**To do**
Identify each line below that contains the word "pixel", and copy it out.

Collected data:

▬▬▬

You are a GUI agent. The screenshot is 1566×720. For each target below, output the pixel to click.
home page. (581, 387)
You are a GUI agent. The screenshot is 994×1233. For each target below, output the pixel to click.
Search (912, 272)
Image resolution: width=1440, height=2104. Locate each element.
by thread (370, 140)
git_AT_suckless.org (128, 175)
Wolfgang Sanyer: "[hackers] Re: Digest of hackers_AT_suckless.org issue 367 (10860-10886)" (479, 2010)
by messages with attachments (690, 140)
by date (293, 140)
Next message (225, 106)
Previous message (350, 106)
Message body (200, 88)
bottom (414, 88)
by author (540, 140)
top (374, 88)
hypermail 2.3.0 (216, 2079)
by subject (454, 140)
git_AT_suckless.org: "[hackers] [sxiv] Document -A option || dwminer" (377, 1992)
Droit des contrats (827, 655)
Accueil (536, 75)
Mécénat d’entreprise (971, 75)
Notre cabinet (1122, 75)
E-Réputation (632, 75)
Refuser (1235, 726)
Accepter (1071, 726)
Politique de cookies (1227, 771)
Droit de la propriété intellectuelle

▬▬▬

**Problem solution**
You are a GUI agent. The screenshot is 1566×720. For each target below, output the pixel to click.
You are a GUI agent. The screenshot is 994×1233. For each target below, output the pixel to click.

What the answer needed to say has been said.